[Requirement]
Once the records below have been read, copy them all out exactly.

========================================

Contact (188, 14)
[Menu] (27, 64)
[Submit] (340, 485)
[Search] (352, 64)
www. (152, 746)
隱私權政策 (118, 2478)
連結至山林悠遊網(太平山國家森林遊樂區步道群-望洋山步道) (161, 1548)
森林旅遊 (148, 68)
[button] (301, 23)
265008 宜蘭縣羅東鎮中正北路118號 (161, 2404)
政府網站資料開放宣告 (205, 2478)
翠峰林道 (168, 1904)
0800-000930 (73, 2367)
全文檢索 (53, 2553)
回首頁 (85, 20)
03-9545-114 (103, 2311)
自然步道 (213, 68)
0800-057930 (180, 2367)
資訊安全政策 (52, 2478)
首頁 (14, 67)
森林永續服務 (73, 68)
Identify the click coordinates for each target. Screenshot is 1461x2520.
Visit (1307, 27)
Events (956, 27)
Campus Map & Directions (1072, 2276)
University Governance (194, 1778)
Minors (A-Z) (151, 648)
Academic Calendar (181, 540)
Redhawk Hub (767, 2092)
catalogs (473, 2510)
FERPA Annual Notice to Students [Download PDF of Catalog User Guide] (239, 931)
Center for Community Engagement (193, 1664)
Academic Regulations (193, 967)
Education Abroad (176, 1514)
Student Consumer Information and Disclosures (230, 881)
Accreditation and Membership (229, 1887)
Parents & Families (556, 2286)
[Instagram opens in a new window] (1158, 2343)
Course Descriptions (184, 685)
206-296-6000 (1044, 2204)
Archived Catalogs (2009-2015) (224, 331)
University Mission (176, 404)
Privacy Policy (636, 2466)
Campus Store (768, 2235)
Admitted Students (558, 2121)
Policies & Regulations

========================================

[Solution below]
Contact (188, 14)
[Menu] (27, 64)
[Submit] (340, 485)
[Search] (352, 64)
www. (152, 746)
隱私權政策 (118, 2478)
連結至山林悠遊網(太平山國家森林遊樂區步道群-望洋山步道) (161, 1548)
森林旅遊 (148, 68)
[button] (301, 23)
265008 宜蘭縣羅東鎮中正北路118號 (161, 2404)
政府網站資料開放宣告 (205, 2478)
翠峰林道 (168, 1904)
0800-000930 (73, 2367)
全文檢索 (53, 2553)
回首頁 (85, 20)
03-9545-114 (103, 2311)
自然步道 (213, 68)
0800-057930 (180, 2367)
資訊安全政策 (52, 2478)
首頁 (14, 67)
森林永續服務 (73, 68)
Identify the click coordinates for each target. Screenshot is 1461x2520.
Visit (1307, 27)
Events (956, 27)
Campus Map & Directions (1072, 2276)
University Governance (194, 1778)
Minors (A-Z) (151, 648)
Academic Calendar (181, 540)
Redhawk Hub (767, 2092)
catalogs (473, 2510)
FERPA Annual Notice to Students [Download PDF of Catalog User Guide] (239, 931)
Center for Community Engagement (193, 1664)
Academic Regulations (193, 967)
Education Abroad (176, 1514)
Student Consumer Information and Disclosures (230, 881)
Accreditation and Membership (229, 1887)
Parents & Families (556, 2286)
[Instagram opens in a new window] (1158, 2343)
Course Descriptions (184, 685)
206-296-6000 (1044, 2204)
Archived Catalogs (2009-2015) (224, 331)
University Mission (176, 404)
Privacy Policy (636, 2466)
Campus Store (768, 2235)
Admitted Students (558, 2121)
Policies & Regulations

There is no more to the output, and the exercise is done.